◆ Directions ◆
Find the line with "grâce à l’intelligence" in the records below, then please transcribe it and every later line exactly, omitting the pictures and adding nothing.

◆ Source records ◆
****
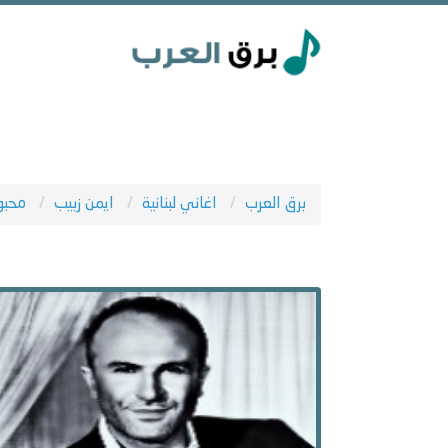
برق العرب
اغاني لبنانية
ايمن زبيب
محبو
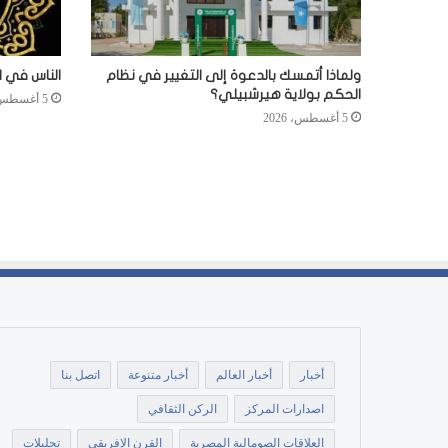
ولماذا أتمسك بالدعوة إلى التغيير في نظام
الناس في ا
الحكم بولاية هيرشبيلي؟
5 أغسطس، 2026
5 أغسطس، 2026
أخبار
أخبار العالم
أخبار متنوعة
اتصل بنا
اصدارات المركز
الركن الثقافي
العلاقات الصومالية المصرية
القرن الإفريقي
تحليلات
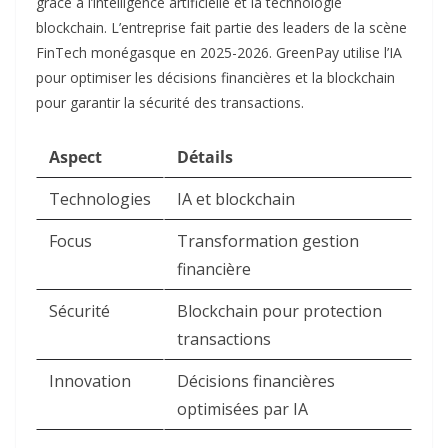
grâce à l’intelligence artificielle et la technologie
blockchain. L’entreprise fait partie des leaders de la scène
FinTech monégasque en 2025-2026. GreenPay utilise l’IA
pour optimiser les décisions financières et la blockchain
pour garantir la sécurité des transactions.​
Aspect
Détails
Technologies
IA et blockchain
Focus
Transformation gestion
financière
Sécurité
Blockchain pour protection
transactions
Innovation
Décisions financières
optimisées par IA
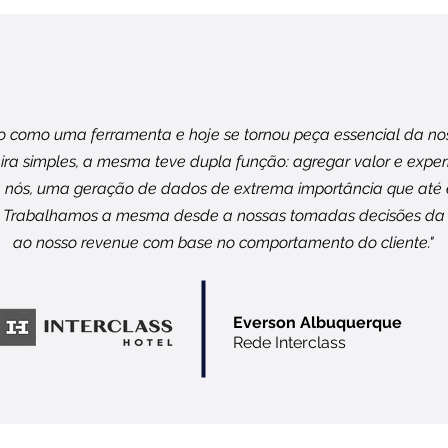
io como uma ferramenta e hoje se tornou peça essencial da nos
ra simples, a mesma teve dupla função: agregar valor e exper
 a nós, uma geração de dados de extrema importância que até
. Trabalhamos a mesma desde a nossas tomadas decisões da
ao nosso revenue com base no comportamento do cliente."
Everson Albuquerque
Rede Interclass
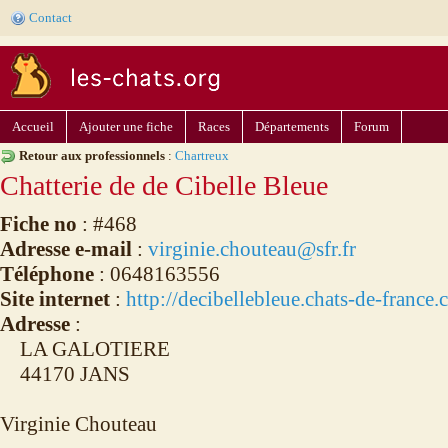
Contact
Accueil
Ajouter une fiche
Races
Départements
Forum
Retour aux professionnels
:
Chartreux
Chatterie de de Cibelle Bleue
Fiche no
: #468
Adresse e-mail
:
virginie.chouteau@sfr.fr
Téléphone
: 0648163556
Site internet
:
http://decibellebleue.chats-de-france.
Adresse
:
LA GALOTIERE
44170 JANS
Virginie Chouteau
****
◆ Solution to this exercise ◆
grâce à l’intelligence artificielle et la technologie
blockchain. L’entreprise fait partie des leaders de la scène
FinTech monégasque en 2025-2026. GreenPay utilise l’IA
pour optimiser les décisions financières et la blockchain
pour garantir la sécurité des transactions.​
Aspect
Détails
Technologies
IA et blockchain
Focus
Transformation gestion
financière
Sécurité
Blockchain pour protection
transactions
Innovation
Décisions financières
optimisées par IA
io como uma ferramenta e hoje se tornou peça essencial da nos
ra simples, a mesma teve dupla função: agregar valor e exper
 a nós, uma geração de dados de extrema importância que até
. Trabalhamos a mesma desde a nossas tomadas decisões da
ao nosso revenue com base no comportamento do cliente."
Everson Albuquerque
Rede Interclass
Contact
Accueil
Ajouter une fiche
Races
Départements
Forum
Retour aux professionnels
:
Chartreux
Chatterie de de Cibelle Bleue
Fiche no
: #468
Adresse e-mail
:
virginie.chouteau@sfr.fr
Téléphone
: 0648163556
Site internet
:
http://decibellebleue.chats-de-france.
Adresse
:
LA GALOTIERE
44170 JANS
Virginie Chouteau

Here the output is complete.